# What you have to do
Select, from the material below, each line with "categories" in it.

[Start of section]

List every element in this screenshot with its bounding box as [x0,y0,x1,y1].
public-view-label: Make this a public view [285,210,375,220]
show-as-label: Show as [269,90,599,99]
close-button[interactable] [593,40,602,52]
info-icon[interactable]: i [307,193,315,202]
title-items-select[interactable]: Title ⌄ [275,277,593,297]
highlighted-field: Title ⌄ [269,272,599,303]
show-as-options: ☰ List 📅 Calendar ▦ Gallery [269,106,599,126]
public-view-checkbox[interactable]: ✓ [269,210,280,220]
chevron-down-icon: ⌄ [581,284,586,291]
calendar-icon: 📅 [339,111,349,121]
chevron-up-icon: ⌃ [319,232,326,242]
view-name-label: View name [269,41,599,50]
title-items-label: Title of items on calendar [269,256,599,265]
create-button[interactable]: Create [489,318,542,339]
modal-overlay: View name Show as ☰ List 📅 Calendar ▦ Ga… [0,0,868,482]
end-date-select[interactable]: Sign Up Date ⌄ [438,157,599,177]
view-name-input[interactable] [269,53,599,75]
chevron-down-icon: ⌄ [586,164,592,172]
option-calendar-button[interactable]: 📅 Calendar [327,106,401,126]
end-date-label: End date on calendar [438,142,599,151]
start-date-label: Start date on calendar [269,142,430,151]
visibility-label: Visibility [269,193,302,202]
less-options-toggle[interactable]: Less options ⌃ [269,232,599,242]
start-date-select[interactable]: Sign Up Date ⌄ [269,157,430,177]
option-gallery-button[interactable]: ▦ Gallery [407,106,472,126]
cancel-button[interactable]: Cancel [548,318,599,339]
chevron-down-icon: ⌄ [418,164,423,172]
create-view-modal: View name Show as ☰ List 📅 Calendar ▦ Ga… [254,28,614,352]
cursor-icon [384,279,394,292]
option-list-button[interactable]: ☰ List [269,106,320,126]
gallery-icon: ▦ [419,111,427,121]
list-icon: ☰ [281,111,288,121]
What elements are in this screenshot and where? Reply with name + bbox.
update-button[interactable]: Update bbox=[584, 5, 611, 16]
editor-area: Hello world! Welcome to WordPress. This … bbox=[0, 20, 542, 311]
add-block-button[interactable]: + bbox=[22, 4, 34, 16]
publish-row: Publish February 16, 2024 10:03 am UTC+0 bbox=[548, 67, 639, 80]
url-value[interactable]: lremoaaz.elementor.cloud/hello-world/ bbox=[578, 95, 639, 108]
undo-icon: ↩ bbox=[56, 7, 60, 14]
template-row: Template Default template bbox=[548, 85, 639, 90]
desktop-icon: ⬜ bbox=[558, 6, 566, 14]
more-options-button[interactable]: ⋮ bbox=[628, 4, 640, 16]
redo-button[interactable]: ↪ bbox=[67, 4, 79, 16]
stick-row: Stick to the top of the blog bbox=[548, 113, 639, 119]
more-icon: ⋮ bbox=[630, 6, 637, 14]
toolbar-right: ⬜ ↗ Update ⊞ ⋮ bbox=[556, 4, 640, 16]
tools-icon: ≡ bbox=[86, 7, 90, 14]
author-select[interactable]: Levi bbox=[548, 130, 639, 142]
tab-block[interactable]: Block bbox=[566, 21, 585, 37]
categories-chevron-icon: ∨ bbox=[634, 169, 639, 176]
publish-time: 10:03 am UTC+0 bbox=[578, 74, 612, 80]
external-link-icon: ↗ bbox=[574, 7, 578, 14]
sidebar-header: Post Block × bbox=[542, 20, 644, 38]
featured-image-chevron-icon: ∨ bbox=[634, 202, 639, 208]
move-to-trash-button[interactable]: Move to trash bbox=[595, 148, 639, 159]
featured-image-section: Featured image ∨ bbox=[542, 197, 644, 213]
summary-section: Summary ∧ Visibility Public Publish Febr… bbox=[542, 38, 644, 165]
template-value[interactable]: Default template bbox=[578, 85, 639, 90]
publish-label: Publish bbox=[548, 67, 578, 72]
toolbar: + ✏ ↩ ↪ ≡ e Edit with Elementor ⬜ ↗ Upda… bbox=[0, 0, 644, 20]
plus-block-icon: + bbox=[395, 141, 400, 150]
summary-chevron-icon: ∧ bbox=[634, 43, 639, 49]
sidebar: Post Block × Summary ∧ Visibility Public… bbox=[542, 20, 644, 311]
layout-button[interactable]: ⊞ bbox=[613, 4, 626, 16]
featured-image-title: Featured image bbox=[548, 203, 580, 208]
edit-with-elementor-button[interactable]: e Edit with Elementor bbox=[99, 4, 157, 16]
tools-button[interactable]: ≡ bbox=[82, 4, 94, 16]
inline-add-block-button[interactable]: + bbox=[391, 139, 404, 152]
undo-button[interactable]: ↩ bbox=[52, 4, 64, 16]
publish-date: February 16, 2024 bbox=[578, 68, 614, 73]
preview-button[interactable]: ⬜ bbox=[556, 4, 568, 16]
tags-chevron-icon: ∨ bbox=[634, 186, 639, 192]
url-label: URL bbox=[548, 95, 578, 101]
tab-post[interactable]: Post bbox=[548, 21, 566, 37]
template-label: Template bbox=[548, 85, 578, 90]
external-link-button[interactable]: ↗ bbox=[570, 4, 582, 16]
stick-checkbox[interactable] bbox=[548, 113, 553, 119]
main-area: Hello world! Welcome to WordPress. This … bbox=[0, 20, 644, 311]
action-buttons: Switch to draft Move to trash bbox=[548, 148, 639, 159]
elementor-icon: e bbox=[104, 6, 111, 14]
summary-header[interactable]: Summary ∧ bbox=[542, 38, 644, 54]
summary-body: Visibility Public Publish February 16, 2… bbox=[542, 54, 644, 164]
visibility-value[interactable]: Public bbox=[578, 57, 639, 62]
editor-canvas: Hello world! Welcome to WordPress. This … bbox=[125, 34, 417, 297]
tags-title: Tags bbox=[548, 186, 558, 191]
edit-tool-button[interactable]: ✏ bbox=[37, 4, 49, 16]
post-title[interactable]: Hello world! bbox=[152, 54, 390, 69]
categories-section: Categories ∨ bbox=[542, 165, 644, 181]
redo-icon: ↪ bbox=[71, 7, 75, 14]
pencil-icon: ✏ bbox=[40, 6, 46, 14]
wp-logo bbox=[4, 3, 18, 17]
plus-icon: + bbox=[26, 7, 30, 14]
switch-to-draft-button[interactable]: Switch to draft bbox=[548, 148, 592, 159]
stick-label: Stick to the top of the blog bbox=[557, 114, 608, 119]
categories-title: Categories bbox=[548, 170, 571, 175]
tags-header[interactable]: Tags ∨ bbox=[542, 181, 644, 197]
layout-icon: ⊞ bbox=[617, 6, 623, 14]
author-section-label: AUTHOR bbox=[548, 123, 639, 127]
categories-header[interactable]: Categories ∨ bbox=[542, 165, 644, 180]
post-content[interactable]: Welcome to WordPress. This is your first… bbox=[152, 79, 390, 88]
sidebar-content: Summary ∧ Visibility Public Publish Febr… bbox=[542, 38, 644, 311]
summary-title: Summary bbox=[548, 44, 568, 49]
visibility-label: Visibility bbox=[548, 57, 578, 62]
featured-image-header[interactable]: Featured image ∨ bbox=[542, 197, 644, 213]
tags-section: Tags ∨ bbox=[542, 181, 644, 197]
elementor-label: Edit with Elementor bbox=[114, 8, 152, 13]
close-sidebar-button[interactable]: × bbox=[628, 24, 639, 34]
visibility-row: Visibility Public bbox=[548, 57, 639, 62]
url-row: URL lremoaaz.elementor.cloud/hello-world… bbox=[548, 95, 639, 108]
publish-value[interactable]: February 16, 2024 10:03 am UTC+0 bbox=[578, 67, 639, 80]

[End of section]

# Solution to this task
categories-chevron-icon: ∨ bbox=[634, 169, 639, 176]
categories-section: Categories ∨ bbox=[542, 165, 644, 181]
categories-title: Categories bbox=[548, 170, 571, 175]
categories-header[interactable]: Categories ∨ bbox=[542, 165, 644, 180]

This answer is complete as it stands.